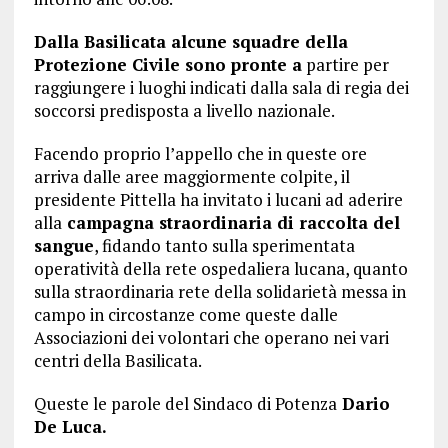
Dalla Basilicata alcune squadre della
Protezione Civile sono pronte a
partire per
raggiungere i luoghi indicati dalla sala di regia dei
soccorsi predisposta a livello nazionale.
Facendo proprio l’appello che in queste ore
arriva dalle aree maggiormente colpite, il
presidente Pittella ha invitato i lucani ad aderire
alla
campagna straordinaria di raccolta del
sangue
, fidando tanto sulla sperimentata
operatività della rete ospedaliera lucana, quanto
sulla straordinaria rete della solidarietà messa in
campo in circostanze come queste dalle
Associazioni dei volontari che operano nei vari
centri della Basilicata.
Queste le parole del Sindaco di Potenza
Dario
De Luca.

###

INSTRUCTIONS FOR THE TASK:
Copy out every line of the data in which the word "Basilicata" is found.

ANSWER TO THIS TASK:
Dalla Basilicata alcune squadre della
centri della Basilicata.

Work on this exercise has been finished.